Ignacio esta vez no había llegado allí cruzando por debajo del agua la valla que acotaba la zona de pago. Había llegado por el paseo del Mar, con americana, pantalones y zapatos. Sintióse tan ridículo vestido de aquella manera bajo el sol abrasador, que le dijo a la muchacha: "Perdona. Voy a desvestirme y vuelvo". Alquiló una caseta y a poco reapareció enfundado también en el albornoz reglamentario, albornoz rojo, largo hasta los pies, que tampoco lo favorecía demasiado.
– ¿Dónde está tu padre?
– Se ha ido a pescar al rompeolas.
– ¿Y tu madre?
– Se fue con él.
A Ignacio lo alegró indeciblemente que Ana María se encontrase sola. Se sentó a su lado en la arena, bajo un techo de cañas. Al sentarse le asomaron las piernas, blanquísimas, y se sintió ridículo de nuevo. Pero se olvidó de ellas. Vio a su lado el balón azul, lo acarició… y los dos muchachos se pusieron a charlar.
Ana María, siguiendo su costumbre, se interesó al momento por la familia de Ignacio. "¿Qué tal en tu casa? ¿Están bien? ¿No hay novedades? ¿Qué hace Pilar?". Ignacio le dio los detalles precisos.

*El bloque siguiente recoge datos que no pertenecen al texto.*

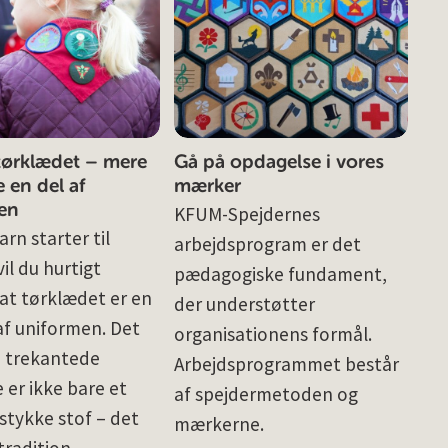
tørklædet – mere
Gå på opdagelse i vores
 en del af
mærker
en
KFUM-Spejdernes
arn starter til
arbejdsprogram er det
vil du hurtigt
pædagogiske fundament,
at tørklædet er en
der understøtter
 af uniformen. Det
organisationens formål.
e trekantede
Arbejdsprogrammet består
 er ikke bare et
af spejdermetoden og
stykke stof – det
mærkerne.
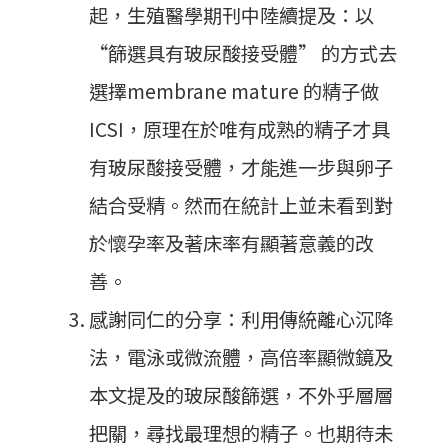
起，生殖醫學期刊中陸續提及：以
“篩選具有玻尿酸接受體” 的方式去
選擇membrane mature 的精子做
ICSI，原理在於唯有成熟的精子才具
有玻尿酸接受體，才能進一步與卵子
結合受精。然而在統計上並未看到對
於懷孕率及著床率有顯著意義的改
善。
感謝同仁的分享：利用傳統離心沉降
法，電泳或微流體，高倍率顯微鏡及
本文提及的玻尿酸篩選，不外乎層層
把關，尋找最理想的精子。也期待未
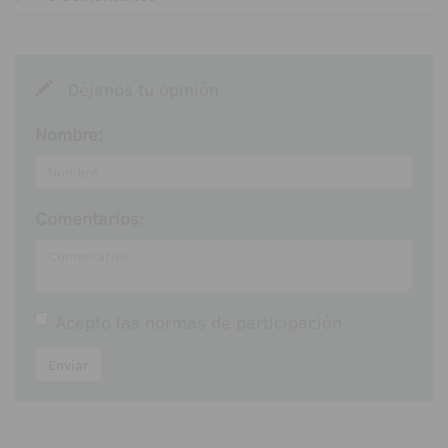
Déjanos tu opinión
Nombre:
Comentarios:
Acepto las
normas de participación
Enviar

– Todos bien… ¡En fin! Aparte lo de César, no podemos quejarnos.
Ana María asintió.
– ¿Sigue tu padre en Telégrafos?
– Sí. Con su bata gris… -Ignacio añadió, sonriendo-: Pero al salir se pone el sombrero.
Ana María trazaba con los pies nombres imaginarios en la arena. De vez en cuando se volvía hacia Ignacio y lo miraba con fijeza a los ojos.
– ¿Y Pilar? Cuéntame detalles…
– Pues Pilar está hecha un bombón. Un bombón falangista, claro…
Ana María formó una O con los dedos pulgar e índice, como si fuera a decir: Okey. Luego comentó:
– ¿Sigue con tu amigo, con Mateo?
Ignacio se sorprendió de que Ana María se acordase del nombre de éste, y contestó:
– ¡Ah, claro! Eso es cosa hecha.
Ignacio estimó entonces indispensable corresponder con Ana María y la preguntó por los suyos. Le dijo que ya sabía de ellos por Gaspar Ley, pero en realidad la conversación con éste había sido breve.
– ¿No se resentirá tu padre de su estancia en la cárcel? ¿No estará enfermo o algo así?
Ana María protestó con energía, confirmando con ello los informes de Gaspar.